- TASK INPUTS:

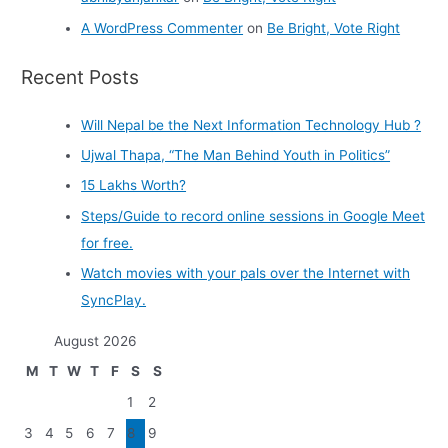
A WordPress Commenter
on
Be Bright, Vote Right
Recent Posts
Will Nepal be the Next Information Technology Hub ?
Ujwal Thapa, “The Man Behind Youth in Politics”
15 Lakhs Worth?
Steps/Guide to record online sessions in Google Meet
for free.
Watch movies with your pals over the Internet with
SyncPlay.
August 2026
M
T
W
T
F
S
S
1
2
3
4
5
6
7
8
9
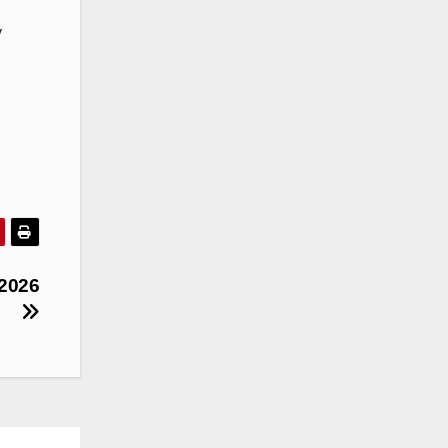
y
 2026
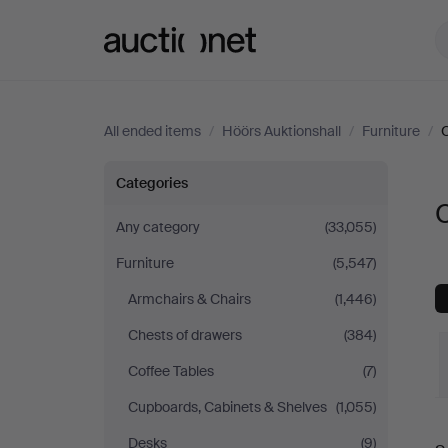
Auctionet.com
All ended items
/
Höörs Auktionshall
/
Furniture
/
Other
Categories
O
at
Any category
(33,055)
Furniture
(5,547)
Höörs
Armchairs & Chairs
(1,446)
Auktionshall
Chests of drawers
(384)
Coffee Tables
(7)
Cupboards, Cabinets & Shelves
(1,055)
Desks
(9)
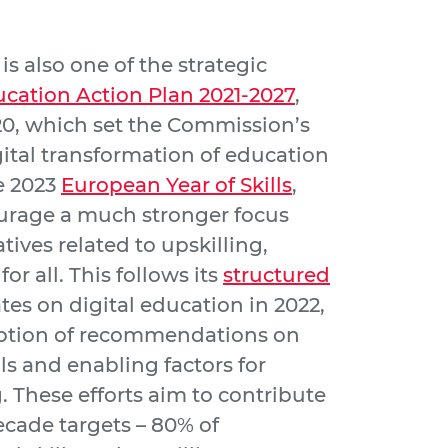
is also one of the strategic
ucation Action Plan 2021-2027
,
0, which set the Commission’s
ital transformation of education
he 2023
European Year of Skills
,
urage a much stronger focus
tives related to upskilling,
for all. This follows its
structured
es on digital education in 2022,
option of recommendations on
lls and enabling factors for
. These efforts aim to contribute
ecade targets – 80% of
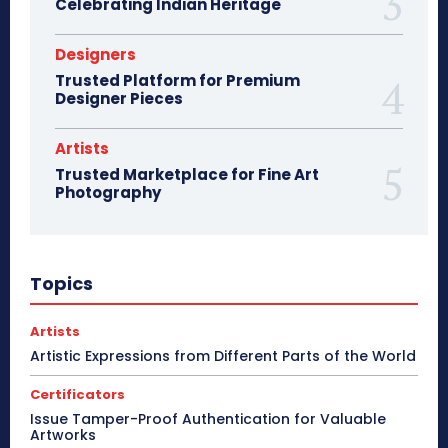
Celebrating Indian Heritage
Designers
Trusted Platform for Premium
Designer Pieces
Artists
Trusted Marketplace for Fine Art
Photography
Topics
Artists
Artistic Expressions from Different Parts of the World
Certificators
Issue Tamper-Proof Authentication for Valuable
Artworks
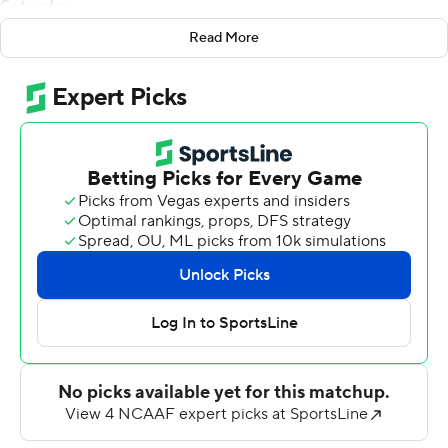
Saturday.
Read More
The Hatters (2-5, 1-3 Pioneer Football League) picked
up their second straight win after a nine-game losing
streak. Stetson snapped a seven-game PFL skid and
extended Davidson's league losing streak to 11. The
Hatters had not won a PFL game at home since 2014.
JJ Henderson gave the Hatters a 14-10 lead with an 81-
yard punt return at 8:31 in the third quarter.
Davidson (2-4, 0-3) bounced back to take a 17-14 lead
on Tyler Phelps' 28-yard scoring run, his second of the
game.
Stetson took the lead for good on Colin McGovern's 16-
yard scoring strike to Justin Jordan with 8:36 remaining
in the game.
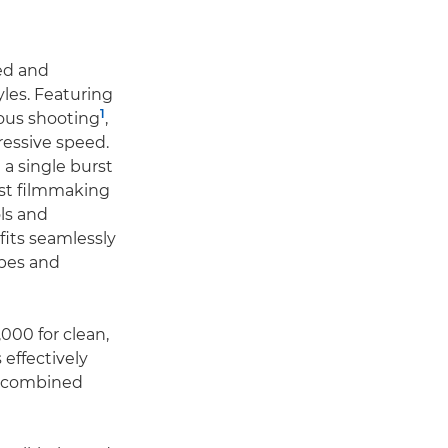
eed and
yles. Featuring
1
uous shooting
,
ressive speed.
a single burst
ust filmmaking
ols and
fits seamlessly
apes and
,000 for clean,
effectively
 combined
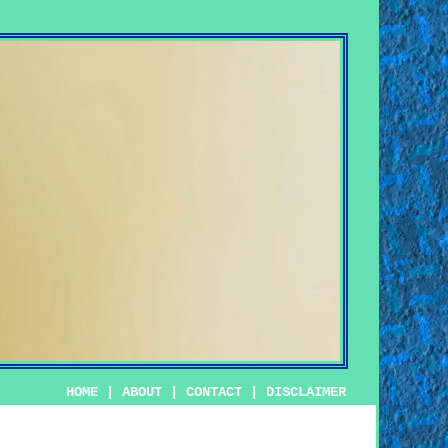
HOME
|
ABOUT
|
CONTACT
|
DISCLAIMER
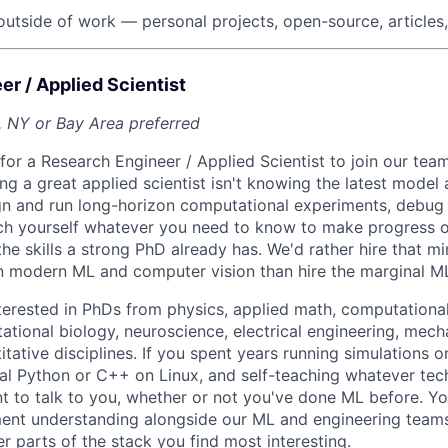
outside of work — personal projects, open-source, articles,
r / Applied Scientist
, NY or Bay Area preferred
for a Research Engineer / Applied Scientist to join our tea
ng a great applied scientist isn't knowing the latest model 
gn and run long-horizon computational experiments, debug 
ach yourself whatever you need to know to make progress 
he skills a strong PhD already has. We'd rather hire that m
n modern ML and computer vision than hire the marginal M
nterested in PhDs from physics, applied math, computational
tional biology, neuroscience, electrical engineering, mecha
tative disciplines. If you spent years running simulations on
al Python or C++ on Linux, and self-teaching whatever tec
 to talk to you, whether or not you've done ML before. You
ent understanding alongside our ML and engineering teams
r parts of the stack you find most interesting.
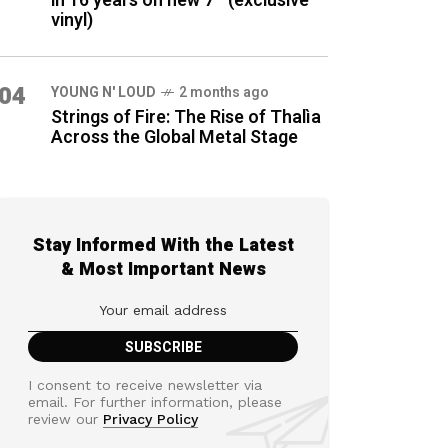
in 16 years on new 7″ (exclusive
vinyl)
04
YOUNG N' LOUD
2 months ago
Strings of Fire: The Rise of Thalìa
Across the Global Metal Stage
Stay Informed With the Latest
& Most Important News
I consent to receive newsletter via
email. For further information, please
review our
Privacy Policy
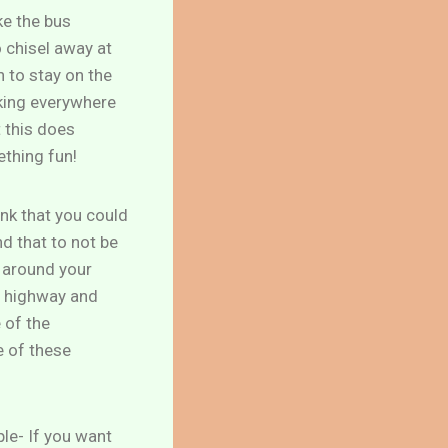
ke the bus
 chisel away at
n to stay on the
rking everywhere
t this does
ething fun!
ink that you could
nd that to not be
g around your
e highway and
 of the
e of these
ple- If you want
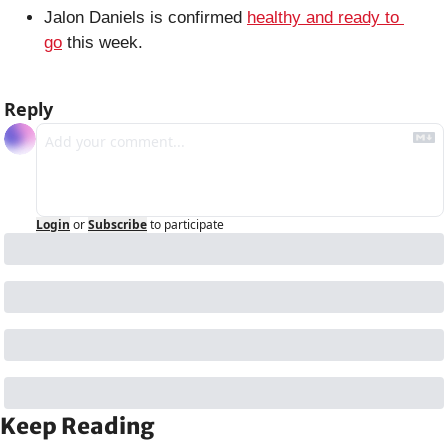
Jalon Daniels is confirmed 
healthy and ready to 
go
 this week.
Reply
Login
or
Subscribe
to participate
Keep Reading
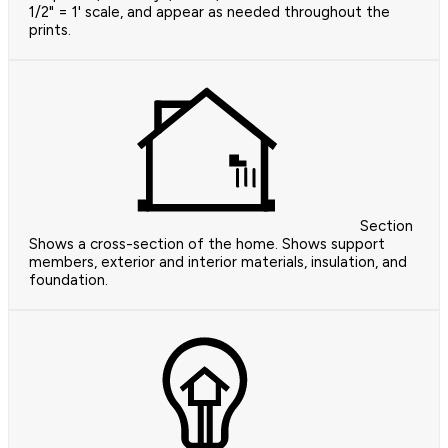
1/2" = 1' scale, and appear as needed throughout the
prints.
Section
Shows a cross-section of the home. Shows support
members, exterior and interior materials, insulation, and
foundation.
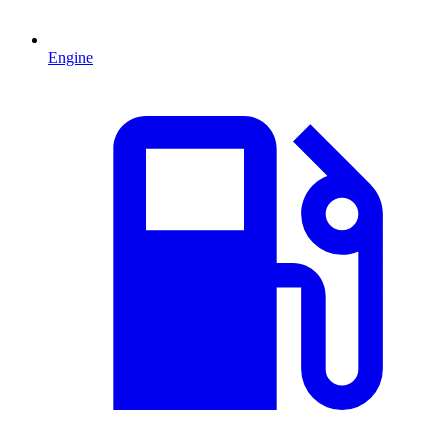
Engine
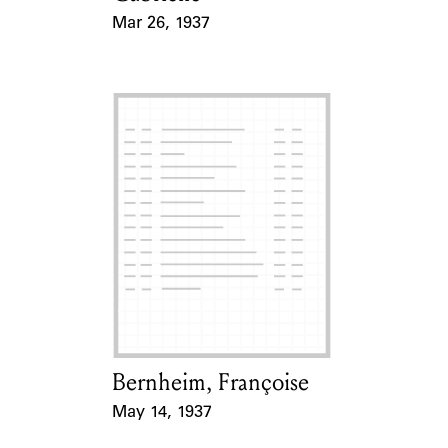
Mar 26, 1937
Event Date
Bernheim, Françoise
Card Holder
May 14, 1937
Event Date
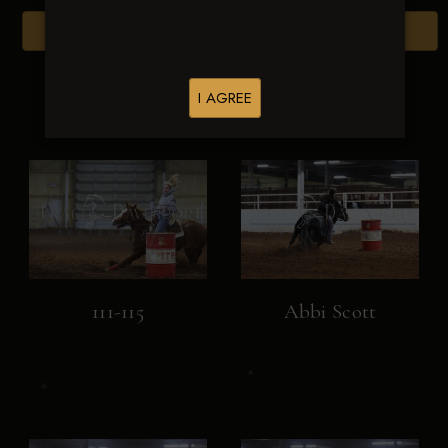
Browse Folders
I AGREE
111-115
Abbi Scott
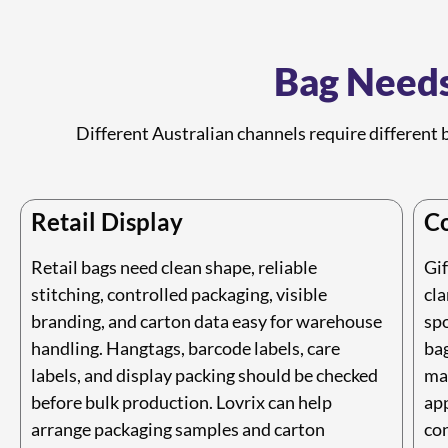
Bag Needs
Different Australian channels require different b
Retail Display
Co
Retail bags need clean shape, reliable
Gif
stitching, controlled packaging, visible
cla
branding, and carton data easy for warehouse
spo
handling. Hangtags, barcode labels, care
ba
labels, and display packing should be checked
mat
before bulk production. Lovrix can help
app
arrange packaging samples and carton
con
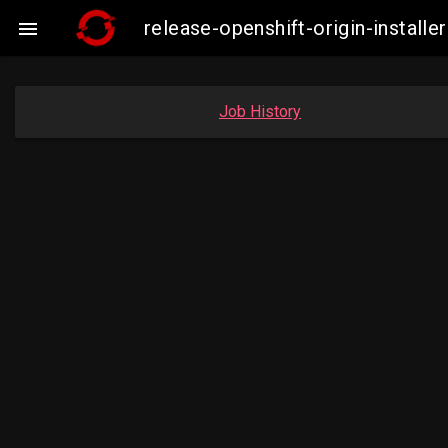
release-openshift-origin-insta

Job History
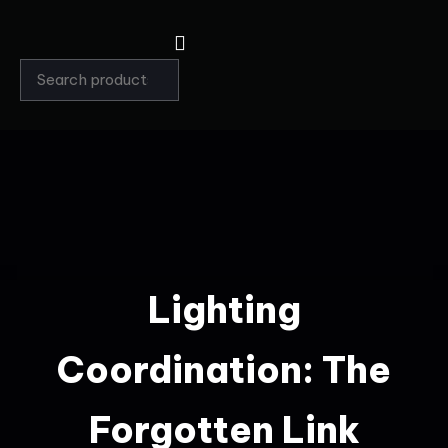
Lighting
Coordination: The
Forgotten Link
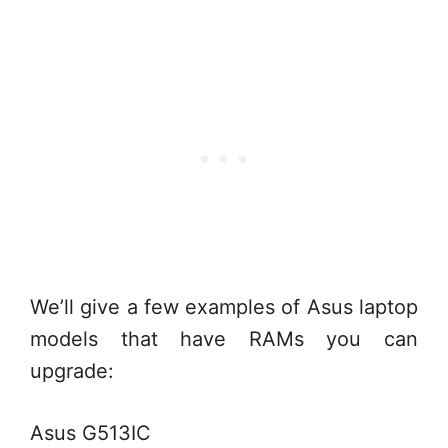
We’ll give a few examples of Asus laptop
models that have RAMs you can
upgrade:
Asus G513IC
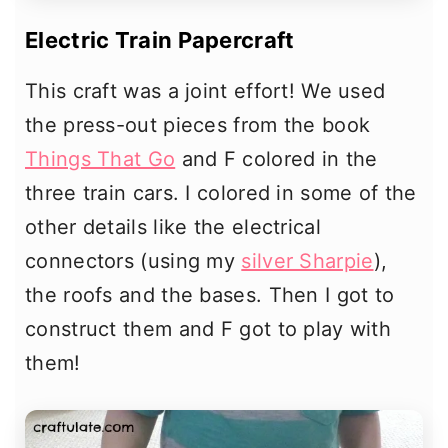
Electric Train Papercraft
This craft was a joint effort! We used
the press-out pieces from the book
Things That Go
and F colored in the
three train cars. I colored in some of the
other details like the electrical
connectors (using my
silver Sharpie
),
the roofs and the bases. Then I got to
construct them and F got to play with
them!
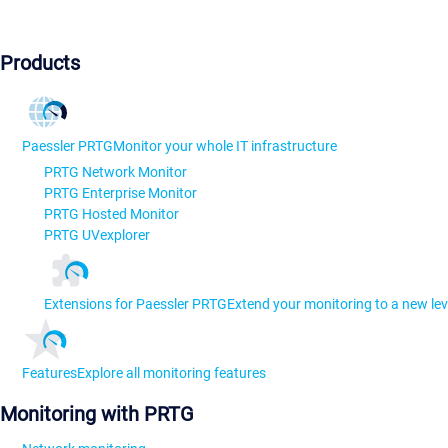
Products
Paessler PRTG
Monitor your whole IT infrastructure
PRTG Network Monitor
PRTG Enterprise Monitor
PRTG Hosted Monitor
PRTG UVexplorer
Extensions for Paessler PRTG
Extend your monitoring to a new lev
Features
Explore all monitoring features
Monitoring with PRTG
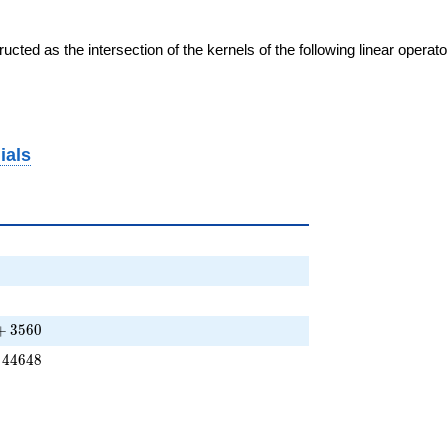
cted as the intersection of the kernels of the following linear operat
ials
} + \cdots + 3560
+
3
5
6
0
+ \cdots - 44648
4
4
6
4
8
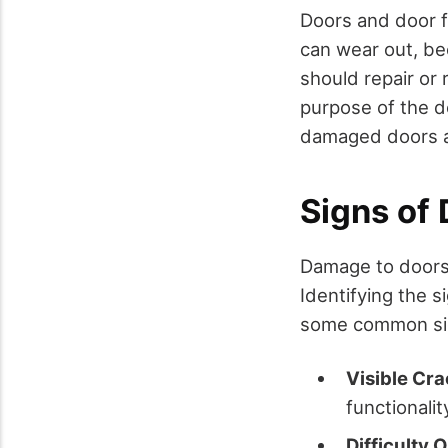
Doors and door f
can wear out, be
should repair or 
purpose of the d
damaged doors a
Signs of
Damage to doors 
Identifying the s
some common sig
Visible Cra
functionalit
Difficulty 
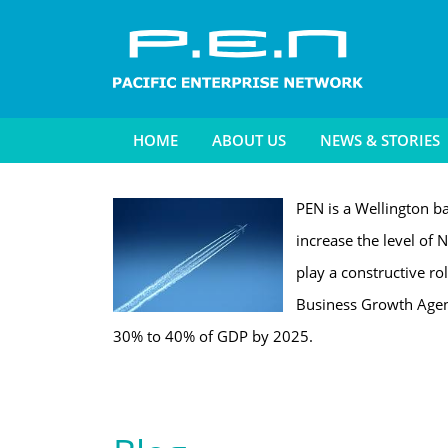
HOME
ABOUT US
NEWS & STORIES
PEN is a Wellington ba
increase the level of N
play a constructive ro
Business Growth Agend
30% to 40% of GDP by 2025.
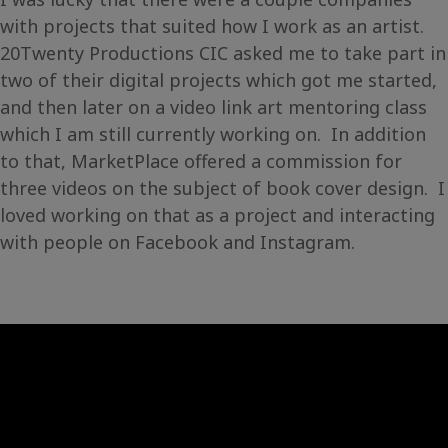
with projects that suited how I work as an artist.
20Twenty Productions CIC asked me to take part in
two of their digital projects which got me started,
and then later on a video link art mentoring class
which I am still currently working on. In addition
to that, MarketPlace offered a commission for
three videos on the subject of book cover design. I
loved working on that as a project and interacting
with people on Facebook and Instagram.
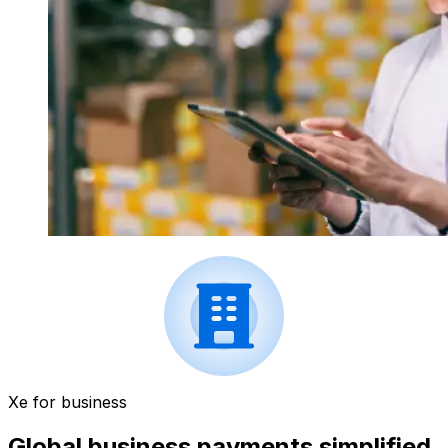
Xe for business
Global business payments simplified.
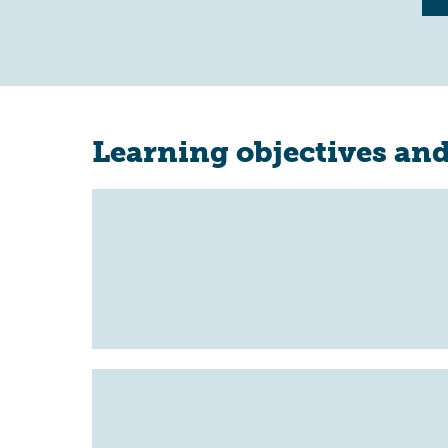
Learning objectives and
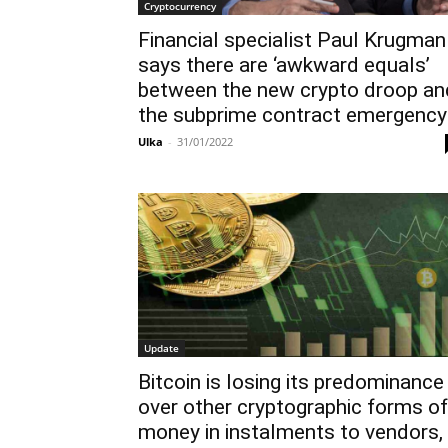
Cryptocurrency
Financial specialist Paul Krugman
says there are ‘awkward equals’
between the new crypto droop an
the subprime contract emergency
Ulka
-
31/01/2022
Update
Bitcoin is losing its predominance
over other cryptographic forms of
money in instalments to vendors,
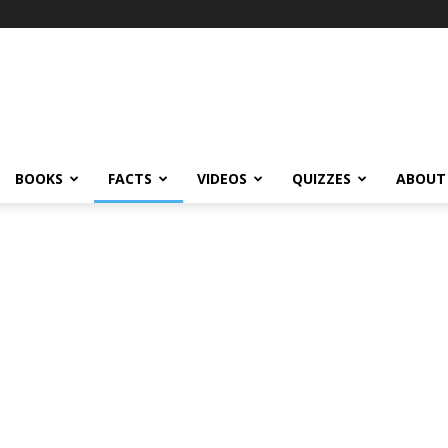
BOOKS
FACTS
VIDEOS
QUIZZES
ABOUT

- ACTIVITY:
All lines above that contain "Global" are required in the answer.

- TASK SOLUTION:
Across the Global Metal Stage
Global business payments simplified.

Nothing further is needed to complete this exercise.